== Segment start ==
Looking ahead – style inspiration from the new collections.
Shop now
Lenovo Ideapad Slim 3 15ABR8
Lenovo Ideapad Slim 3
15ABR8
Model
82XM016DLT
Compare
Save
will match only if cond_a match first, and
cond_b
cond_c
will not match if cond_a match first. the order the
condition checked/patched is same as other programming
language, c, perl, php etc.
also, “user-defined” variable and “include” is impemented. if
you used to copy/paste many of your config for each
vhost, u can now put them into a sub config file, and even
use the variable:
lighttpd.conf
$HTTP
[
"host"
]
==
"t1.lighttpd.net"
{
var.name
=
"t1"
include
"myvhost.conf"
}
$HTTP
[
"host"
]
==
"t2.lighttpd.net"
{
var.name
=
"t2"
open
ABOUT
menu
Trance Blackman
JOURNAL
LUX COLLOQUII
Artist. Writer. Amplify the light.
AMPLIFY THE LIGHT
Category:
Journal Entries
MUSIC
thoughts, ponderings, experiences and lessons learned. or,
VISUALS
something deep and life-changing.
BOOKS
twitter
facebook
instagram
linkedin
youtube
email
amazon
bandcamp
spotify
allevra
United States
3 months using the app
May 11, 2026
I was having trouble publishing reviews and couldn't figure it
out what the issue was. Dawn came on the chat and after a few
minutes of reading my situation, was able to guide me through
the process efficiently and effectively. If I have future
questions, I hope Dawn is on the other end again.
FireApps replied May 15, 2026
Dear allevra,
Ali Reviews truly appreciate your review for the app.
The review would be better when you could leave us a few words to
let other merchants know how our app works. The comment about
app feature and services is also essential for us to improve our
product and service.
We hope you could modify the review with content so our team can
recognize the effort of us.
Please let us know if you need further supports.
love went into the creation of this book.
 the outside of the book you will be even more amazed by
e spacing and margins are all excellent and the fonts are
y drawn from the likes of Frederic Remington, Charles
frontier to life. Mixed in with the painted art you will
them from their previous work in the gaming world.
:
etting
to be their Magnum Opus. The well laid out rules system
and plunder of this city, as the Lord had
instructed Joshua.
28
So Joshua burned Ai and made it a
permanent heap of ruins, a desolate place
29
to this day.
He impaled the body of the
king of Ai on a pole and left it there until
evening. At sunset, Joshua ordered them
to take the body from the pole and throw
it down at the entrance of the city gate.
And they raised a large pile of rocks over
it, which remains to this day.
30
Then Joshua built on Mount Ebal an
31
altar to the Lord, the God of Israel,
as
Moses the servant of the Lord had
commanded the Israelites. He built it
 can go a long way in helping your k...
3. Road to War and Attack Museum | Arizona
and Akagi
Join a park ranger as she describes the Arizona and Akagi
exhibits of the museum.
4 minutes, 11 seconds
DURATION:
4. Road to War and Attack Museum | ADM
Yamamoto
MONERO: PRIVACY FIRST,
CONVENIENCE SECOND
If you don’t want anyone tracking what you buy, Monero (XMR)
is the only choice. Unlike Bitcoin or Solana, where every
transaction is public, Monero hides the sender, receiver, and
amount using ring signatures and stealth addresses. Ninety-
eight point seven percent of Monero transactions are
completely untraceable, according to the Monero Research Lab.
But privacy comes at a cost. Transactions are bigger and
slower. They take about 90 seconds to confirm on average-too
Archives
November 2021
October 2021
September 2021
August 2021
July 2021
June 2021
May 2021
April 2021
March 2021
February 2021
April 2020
== Segment end ==
== Segment start ==
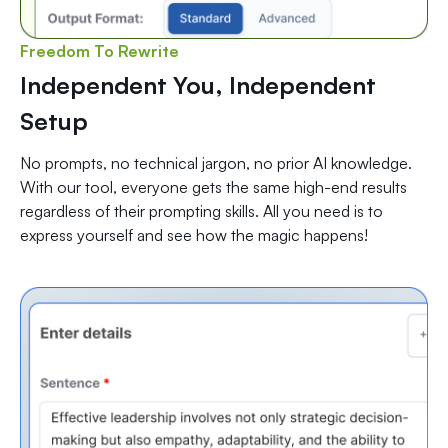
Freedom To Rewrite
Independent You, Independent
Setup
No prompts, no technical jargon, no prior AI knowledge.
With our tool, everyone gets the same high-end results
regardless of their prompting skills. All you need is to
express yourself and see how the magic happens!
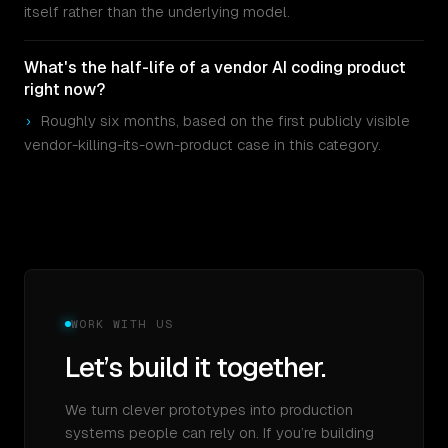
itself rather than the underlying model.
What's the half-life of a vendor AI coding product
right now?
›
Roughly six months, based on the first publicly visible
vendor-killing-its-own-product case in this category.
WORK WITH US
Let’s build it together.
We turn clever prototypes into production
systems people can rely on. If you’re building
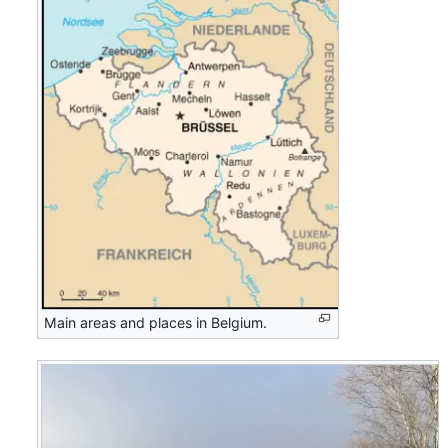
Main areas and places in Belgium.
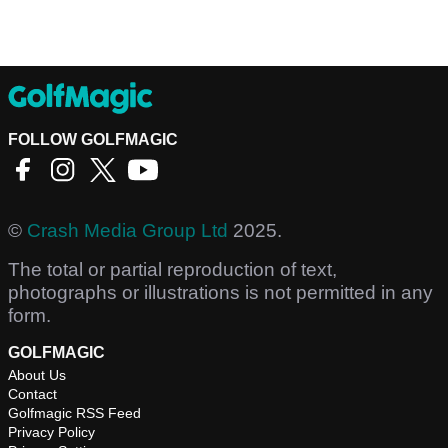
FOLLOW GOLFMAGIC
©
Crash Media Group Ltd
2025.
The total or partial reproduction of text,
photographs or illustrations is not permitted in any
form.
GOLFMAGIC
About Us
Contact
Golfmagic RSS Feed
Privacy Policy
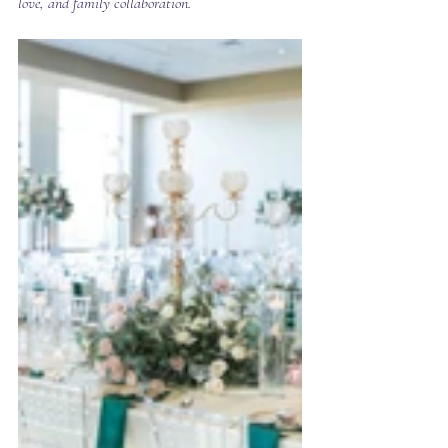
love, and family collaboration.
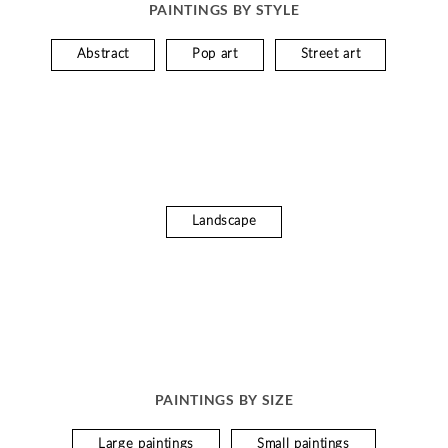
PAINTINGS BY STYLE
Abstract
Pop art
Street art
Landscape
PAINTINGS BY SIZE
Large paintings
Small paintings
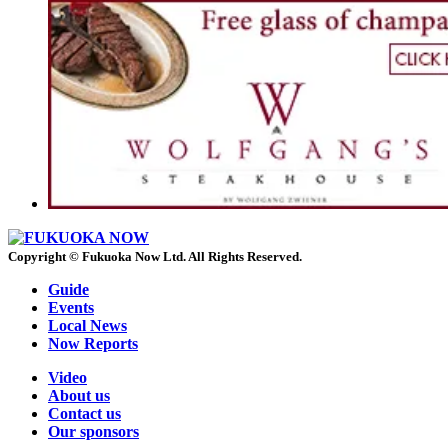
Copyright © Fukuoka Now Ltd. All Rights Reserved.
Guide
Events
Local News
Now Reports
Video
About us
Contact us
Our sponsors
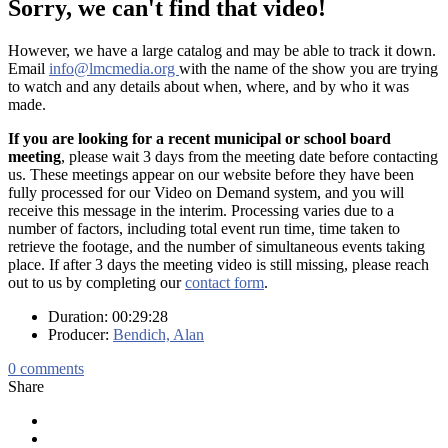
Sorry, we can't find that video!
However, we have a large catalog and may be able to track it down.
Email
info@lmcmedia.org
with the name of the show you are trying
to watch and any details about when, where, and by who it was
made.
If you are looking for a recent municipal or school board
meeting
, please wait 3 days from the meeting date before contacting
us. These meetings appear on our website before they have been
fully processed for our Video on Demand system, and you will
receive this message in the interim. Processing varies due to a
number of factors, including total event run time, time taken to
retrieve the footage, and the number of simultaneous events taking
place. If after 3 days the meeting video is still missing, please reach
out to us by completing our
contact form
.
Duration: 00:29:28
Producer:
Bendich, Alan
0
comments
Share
== Segment end ==
Repeat, character for character, the lines of the material above from the line with "Looking ahead –" through the line with "you used to".

## Response area
Looking ahead – style inspiration from the new collections.
Shop now
Lenovo Ideapad Slim 3 15ABR8
Lenovo Ideapad Slim 3
15ABR8
Model
82XM016DLT
Compare
Save
will match only if cond_a match first, and
cond_b
cond_c
will not match if cond_a match first. the order the
condition checked/patched is same as other programming
language, c, perl, php etc.
also, “user-defined” variable and “include” is impemented. if
you used to copy/paste many of your config for each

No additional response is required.